Soviet Occupation
In September 1939, with the Soviet invasion of Eastern Poland, the Soviets occupied Nieśwież, and the city was annexed to the Byelorussian Soviet Socialist Republic. At the same time, Jewish refugees from occupied Poland started to stream into Nieśwież. The Soviets nationalized the city’s economy, dismantled Jewish institutions and organizations, and effectively put an end to Jewish political life. The two Jewish schools were merged, and in the newly merged school, Yiddish was the language of instruction and a Soviet curriculum was instituted. In the second year of the Soviet regime in the city, Russian replaced Yiddish as the language of instruction at the school.
German Occupation and Murder of the Majority of the City’s Jews
With the German invasion of the Soviet Union on 22 June 1941, a few Jews fled from Nieśwież to the Soviet Union with the retreating Soviet Army. On the eve of the German occupation in June 1941, some 4,600 Jews lived in the city.
On 27 June 1941 the Germans occupied Nieśwież, and within a few days, anti-Jewish measures were enacted. Early measures included the obligation to wear the Yellow Star, the prohibition on walking on sidewalks, the prohibition on relations with non-Jews, and recruitment to forced labor. The Germans instituted a Judenrat and appointed a Jewish lawyer from Warsaw who had taken refuge in Nieśwież as its head.
In October, the Germans ordered the Jews of Nieśwież to pay a ransom in rubles and gold. In order to ensure the ransom’s payment, the Germans took local Jewish men as hostages. Abuse, robbery and murder of Jews became an everyday occurrence. The Jews’ silver and copper was confiscated, residents of the main streets were evicted from their homes, and every infraction of a German order was punishable by death. A number of Jews were charged with buying potatoes from peasants, and were subsequently murdered.

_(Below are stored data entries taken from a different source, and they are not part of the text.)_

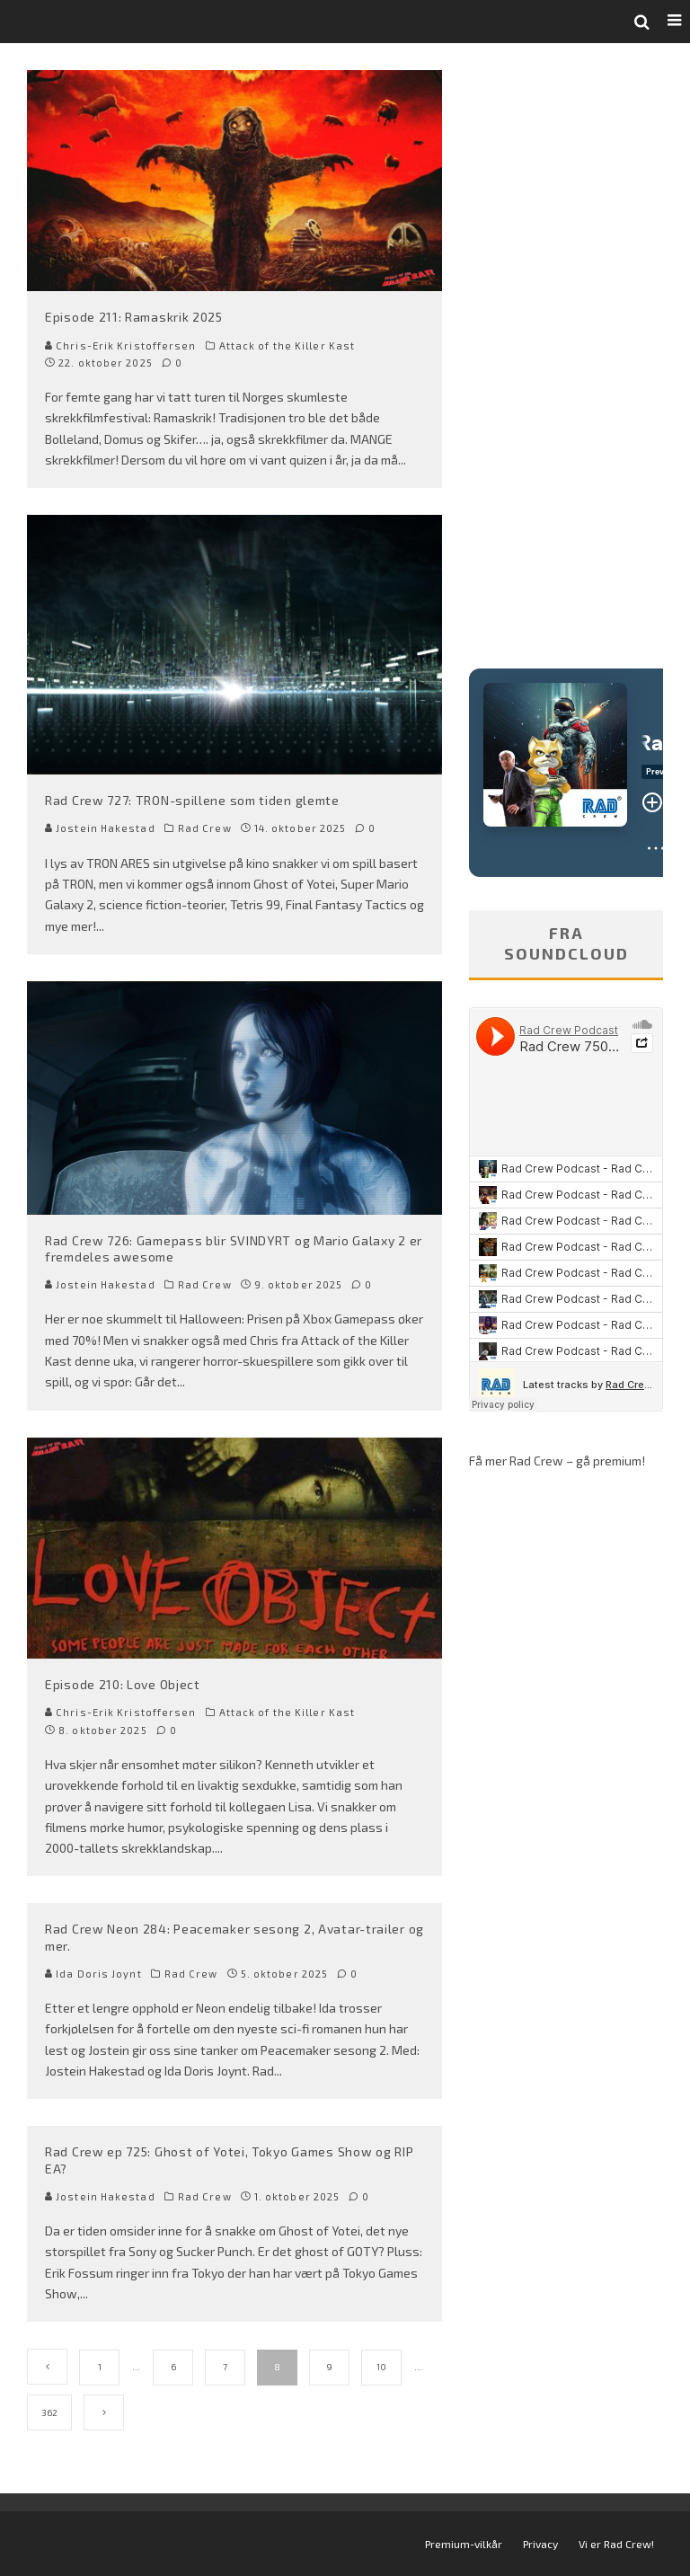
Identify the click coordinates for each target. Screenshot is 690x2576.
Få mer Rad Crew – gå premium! (557, 1460)
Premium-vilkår (463, 2543)
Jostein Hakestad (100, 828)
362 (49, 2412)
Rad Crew (205, 828)
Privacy (540, 2543)
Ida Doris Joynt (93, 1973)
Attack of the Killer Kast (287, 345)
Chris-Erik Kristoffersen (121, 345)
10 (381, 2366)
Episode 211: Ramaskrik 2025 (134, 316)
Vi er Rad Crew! (616, 2543)
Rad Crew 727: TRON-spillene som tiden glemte (192, 800)
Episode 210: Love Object (122, 1684)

On 29 October 1941, the Judenrat was ordered to gather all the Jews in the market square. The following day, after hours of waiting in the square, 685 professionals and their families were separated from the others. The remaining Jews, some 4,000 men, women and children, were taken to pits that had been prepared in advanced in the Nieśwież palace garden, and to pits that had been dug about 3 km away from the city, on the way to Snow. The Jews were forced to undress, and were shot to death into the pits. The murderers were members of a Lithuanian murder squad, German gendarmes and members of Einsatzkommando 8.